Prosperi followed her down the stairs, Phillip watching them as they made their goodbyes at the door. He hurried down and followed her to the kitchen. Sarah pulled a crockery bowl from the shelf and dipped a ladle into a small pot warming on the stove. She cut a piece of bread, ripped off the crust and ate it, and tore the remaining pieces into the broth in the bowl.

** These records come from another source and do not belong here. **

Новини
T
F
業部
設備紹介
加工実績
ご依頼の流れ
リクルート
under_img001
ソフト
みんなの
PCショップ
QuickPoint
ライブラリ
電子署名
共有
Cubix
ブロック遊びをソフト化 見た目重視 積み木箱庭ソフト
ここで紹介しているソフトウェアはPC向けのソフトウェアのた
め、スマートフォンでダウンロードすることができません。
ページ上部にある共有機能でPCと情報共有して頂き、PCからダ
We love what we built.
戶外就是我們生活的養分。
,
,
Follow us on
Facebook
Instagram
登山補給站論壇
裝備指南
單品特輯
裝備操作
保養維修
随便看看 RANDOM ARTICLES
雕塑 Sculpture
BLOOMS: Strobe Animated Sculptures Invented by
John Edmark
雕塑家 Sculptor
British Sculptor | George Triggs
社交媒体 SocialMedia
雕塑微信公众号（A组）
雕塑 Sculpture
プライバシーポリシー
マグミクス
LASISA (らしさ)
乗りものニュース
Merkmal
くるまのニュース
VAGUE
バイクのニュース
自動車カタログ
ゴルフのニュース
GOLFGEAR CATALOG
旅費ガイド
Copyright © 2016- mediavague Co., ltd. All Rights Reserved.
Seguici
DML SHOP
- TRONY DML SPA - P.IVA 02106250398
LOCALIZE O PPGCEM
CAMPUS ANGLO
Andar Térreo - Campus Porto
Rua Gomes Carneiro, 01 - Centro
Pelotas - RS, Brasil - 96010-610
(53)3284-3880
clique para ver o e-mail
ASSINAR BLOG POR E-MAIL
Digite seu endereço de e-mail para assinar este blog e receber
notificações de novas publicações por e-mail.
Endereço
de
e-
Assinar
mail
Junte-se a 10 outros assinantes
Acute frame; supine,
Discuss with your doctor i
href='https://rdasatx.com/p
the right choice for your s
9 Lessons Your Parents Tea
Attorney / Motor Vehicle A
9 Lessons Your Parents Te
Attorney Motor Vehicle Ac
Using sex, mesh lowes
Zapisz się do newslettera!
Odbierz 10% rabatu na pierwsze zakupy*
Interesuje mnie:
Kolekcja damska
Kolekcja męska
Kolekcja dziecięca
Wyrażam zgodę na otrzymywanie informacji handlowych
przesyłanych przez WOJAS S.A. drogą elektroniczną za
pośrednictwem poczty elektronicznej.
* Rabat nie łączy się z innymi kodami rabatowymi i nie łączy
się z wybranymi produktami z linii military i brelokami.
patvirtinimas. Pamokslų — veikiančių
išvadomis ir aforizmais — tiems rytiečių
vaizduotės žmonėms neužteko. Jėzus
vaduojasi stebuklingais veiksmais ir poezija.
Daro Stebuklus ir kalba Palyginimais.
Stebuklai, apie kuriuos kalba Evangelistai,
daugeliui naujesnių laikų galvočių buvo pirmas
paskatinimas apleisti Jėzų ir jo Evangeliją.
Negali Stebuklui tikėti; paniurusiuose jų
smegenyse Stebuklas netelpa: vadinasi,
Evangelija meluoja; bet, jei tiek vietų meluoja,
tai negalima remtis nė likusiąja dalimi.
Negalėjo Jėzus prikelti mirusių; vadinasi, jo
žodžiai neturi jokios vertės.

“Jenny, can you help me prop Greta up?” Sarah asked.
“I’ll help,” Phillip said to Jenny, who nodded and picked up the paring knife and a potato. He followed his sister to the spare bedroom. “Jenny still won’t look me in the eye. You would think after three years she’d be used to me.”
“She’ll never be ‘used to’ any man, I don’t think,” Sarah said as she opened the bedroom door. “Eliza and I rarely ask her to go to the market. She is terrified to leave the house.”
“What do you think happened to her?”
“A ‘man’ happened to her,” Sarah said and pulled a chair beside Greta’s bed. “Lift her by the shoulders so I can put these pillows behind her.”
Phillip stood there watching his sister dribble spoonfuls of soup into her mouth. He imagined a man had happened to this woman too.